Six volunteers on Friday stepped out into the outside world after spending the last one-and-a-half-years locked away in an isolation module in Moscow to simulate the effects of a return trip to Mars.
The multi-national crew showed no ill effects after emerging from the capsule where they had lived and slept for the last 520 days but were clearly delighted they had completed their earth-bound "journey" to the Red Planet.
After the pressure in the capsule was equalised with the outside, a researcher broke the seal and then opened the door of the module. All six crew members, dressed in blue overalls, walked out one-by-one in good health.
Looking slightly dazzled by their first encounter with other human beings for 18 months, the crew of one Chinese, one Italian, one Frenchman and three Russians lined up in a row to receive the congratulations from scientists.
"The international crew has completed the 520 day mission," commander Alexei Sityov, one of three Russian participants in the experiment, told Russia's space bosses in formal military style.
"The programme has been fully carried out. All the crew members are in good health. We are now ready for further tests," he added in comments broadcast by Russian television and the European Space Agency (ESA).
Italian Diego Urbina, who clenched his fists with delight as he finally stepped out of the capsule, said it had been an honour to have been involved in the programme.
He said he hoped that the experiment would help humans reach "a distant but reachable planet". Fellow "Marsonaut", Frenchman Romain Charles, said the crew were ready to "embark on the next spaceship" that would go to Mars.

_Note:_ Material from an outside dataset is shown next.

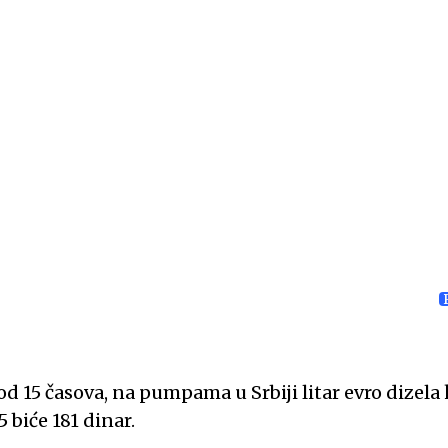
od 15 časova, na pumpama u Srbiji litar evro dizela 
 biće 181 dinar.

Chinese participant Wang Yue put it simply: "After 520 days, we are finally back."
They were each presented with a flower by young female researchers in white coats as a reward for their endeavours.

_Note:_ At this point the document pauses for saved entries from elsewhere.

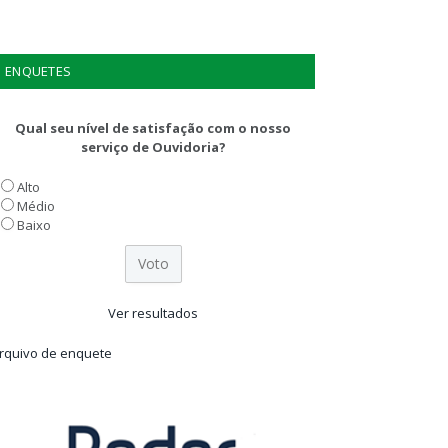
ENQUETES
Qual seu nível de satisfação com o nosso
serviço de Ouvidoria?
Alto
Médio
Baixo
Ver resultados
rquivo de enquete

But they were then immediately ushered away by scientists from Moscow Institute of Biomedical Problems (IMBP) for several days of medical and psychological tests. They are next due to appear in public for a news conference on Tuesday.
The unprecedented experiment has simulated the duration and isolation of a return journey to the Red Planet, even including "walks" on a replica of the Martian surface and 20-minute time gaps in communication with outside.
Yet ever since the crew were first locked up back on June 3, 2010, their 180-square-metre (1,900 square foot) module has stayed firmly rooted to the earth in a car park outside the Moscow research facility.
While there were some titters when the volunteers donned space suits for their "space walk" in a glorified sandpit at the halfway point, scientists insist the experiment was vital preparation for an eventual voyage to Mars.
"I welcome the courage, determination and generosity of these young people who have devoted almost two years of their lives to this project, for the progress of human space exploration," said ESA director general Jean-Jacques Dordain.
The deputy head of the Russian space agency, Vitaly Davydov, said a manned voyage to Mars was being considered sometime in the mid-2030s, although he noted that humans would have to return to the Moon first.
"The end of Mars-500 is not only the start of serious preparation for a real voyage to Mars," he told the ITAR-TASS news agency. "The results are going to be used in the bio-medicine sector and will be used in the national space programme up to 2030."
Controversially, the experiment did not include a woman, with researchers clearly wanting to avoid it degenerating into a scientific version of television's sexual tension-filled "Big Brother".
Each of the participants is receiving three million rubles (around $100,000) for his work, the Interfax news agency quoted the head of the project Boris Morukov as saying.
Initially, the Russians were to receive less but the sum was increased once ESA revealed how much its two volunteers were being paid, Interfax said.